To gain an even stronger foothold in
the automotive world, Nvidia has changed its strategy: the company no
longer focuses solely on chips, but offers a complete package of
hardware and software. "Customers can put together their own solution
and save on basic development," explains Ralf Herrtwich, Senior Director
Automotive Software at Nvidia. An OEM that wants to offer a
semi-autonomous vehicle, for example, can obtain both the hardware for
evaluating the camera images and pre-trained neural networks from Nvidia
- for example, one that automatically recognises traffic signs. Unlike
other manufacturers, this modular system is open. "All interfaces can be
viewed. The OEM can thus adapt the system to its own requirements,"

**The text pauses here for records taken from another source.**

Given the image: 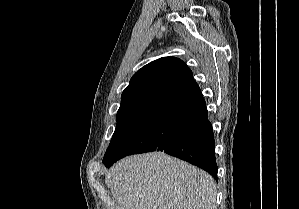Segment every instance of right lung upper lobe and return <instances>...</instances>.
Instances as JSON below:
<instances>
[{
    "instance_id": "cb5924a9",
    "label": "right lung upper lobe",
    "mask_w": 299,
    "mask_h": 209,
    "mask_svg": "<svg viewBox=\"0 0 299 209\" xmlns=\"http://www.w3.org/2000/svg\"><path fill=\"white\" fill-rule=\"evenodd\" d=\"M192 80V71L182 60L162 57L145 65L133 75L122 93L120 106L142 102L161 104Z\"/></svg>"
}]
</instances>
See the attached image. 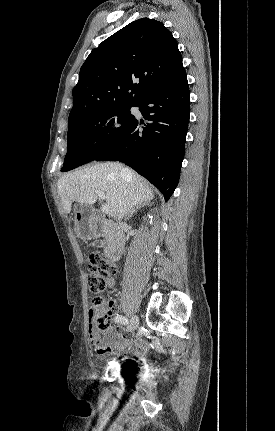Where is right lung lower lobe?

explains Herrtwich. In theory, a manufacturer can use pre-trained neural
networks from Nvidia and then combine them with in-house developments.
Nvidia products are System-on-a-Chip
Through
this strategy of openness, the American company aims to gain as many
OEMs as possible as users, which ultimately also drives the development
of the products. "We can best optimise our hardware if we know how it is
used," explains Herrtwich. He offers an example: most Nvidia products
are System-on-a-Chip (SoC). This means that a processor is combined with
other electronic components on a semiconductor. The automotive sector
uses chips with built-in video inputs to which external cameras are
connected. But how many inputs are needed? And how should the network
connection be designed? Such questions can only be answered in close
contact with the users, says Herrtwich. AI expert Schaper has a similar
view: "The input from other OEMs is important." In the current phase, it
is crucial to jointly accelerate the development processes.
In addition to hardware and software, Nvidia also offers closely cooperating OEMs access to its own infrastructure. For example, manufacturers can collaborate on training neural networks in Nvidia data centres, where thousands of GPUs work in parallel. After all, a self-driving algorithm must first learn to recognise a pedestrian, a tree, or another vehicle. To do this, it is fed millions of images from real traffic on which the corresponding objects have been manually marked. Through trial and error, the algorithm learns to identify them. This process requires a lot of work (such as labelling the objects) and requires high computer capacities. Nvidia handles both. Car manufacturers can thus access an artificial intelligence that has virtually been in school for several years.
Why GPUs are the better AI computers
GPUs are specialised in performing geometric calculations: rotating a body on the screen, zooming in or out. GPUs (graphics processing units) are particularly good at performing the matrix and vector calculations required for this. This is an advantage in the development of neural networks. They are similar to the human brain and consist of several layers in which data is processed and passed on to the next layer. To train them, matrix multiplications are key-in other words, exactly the specialty of GPUs.
In addition, these computer architectures have a lot of memory to store intermediate results and models efficiently. The third strength of GPUs is that they can process several data blocks simultaneously. The processors contain thousands of so-called shader units, each of which is quite simple and slow. However, these computing units can process parallelisable tasks much faster than conventional processors (central processing units, CPUs). When training neural networks, for example, graphics processors reduce the time required by up to 90 percent.